En primer lugar, se puede influir positivamente en el devenir del mundo. Los planes de desarrollo, si están hechos y bien financiados, funcionan (véase el plan Marshall); los países pobres pueden salir de la miseria. Los niños pueden dejar de morirse de hambre. No es magia. Son cuentas. Y considerando lo que nos jugamos, son unas cuentas muy baratas.

Porque no se trata tan sólo de una consideración moral, de un deber ético: acabar con el genocidio cotidiano de casi un cuarto de la humanidad, con esa pesadilla que se atisba en cuanto que una se asoma, a través de la televisión o del periódico, al mundo ancho y oscuro. Una pesadilla que, además, es hija de nuestros dulces sueños: el rico feudal que dejaba morir de hambre ante su puerta al siervo al que explotaba era un canalla, y nosotros estamos convirtiéndonos ahora en los nuevos señores feudales de un planeta cada día más pequeño. Sin embargo, sé de sobra que los escrúpulos de conciencia conmueven tal vez a los individuos, pero mueven la historia raramente. Por eso digo que no se trata tan sólo de una consideración moral, aun siendo ésta de peso.

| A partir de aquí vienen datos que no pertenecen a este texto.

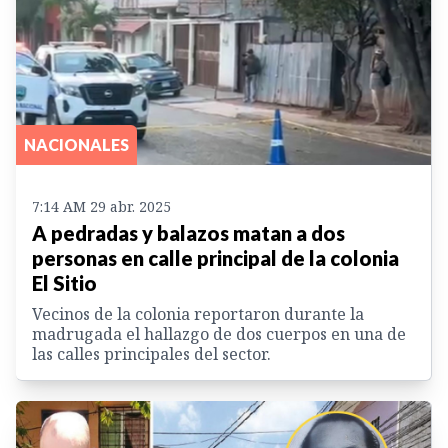
NACIONALES
7:14 AM 29 abr. 2025
A pedradas y balazos matan a dos
personas en calle principal de la colonia
El Sitio
Vecinos de la colonia reportaron durante la
madrugada el hallazgo de dos cuerpos en una de
las calles principales del sector.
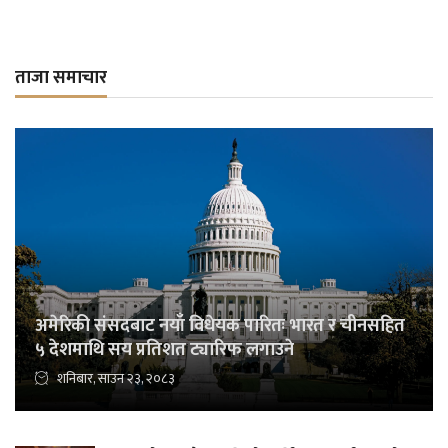
ताजा समाचार
अमेरिकी संसदबाट नयाँ विधेयक पारितः भारत र चीनसहित
५ देशमाथि सय प्रतिशत ट्यारिफ लगाउने
शनिबार, साउन २३, २०८३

Y es que, verán, ya no nos queda tiempo. La tierra está en el límite: de superpoblación (recuérdese la conferencia de El Cairo), de deforestación, de destrozo masivo de recursos. Sólo una actitud radical y rápida por parte de los países ricos puede detener este proceso. Sólo un incremento de los niveles de cultura y un desarrollo controlado pueden acabar con esa bomba de relojería que es la miseria. Hace un montón de años que la ONU dijo que urgía dedicar al menos el 0,7% del PIB al desarrollo. ¡Y nuestro Gobierno sólo ofrece el 0,35%! Eso sí, dedicamos, por ejemplo, el 0,9% de los presupuestos a la Casa Real. Ya sé que nuestro Rey es de los más baratos del mercado, y que el coste de una presidencia republicana sería igual de elevado, o, tal vez, aún más caro. Pero si estamos dispuestos a pagar tanto y tan alegremente por la representatividad de nuestras instituciones (o sea, por una pura convención, una .apariencia), ¿no podríamos aportar un poquito más por la dignidad y la supervivencia?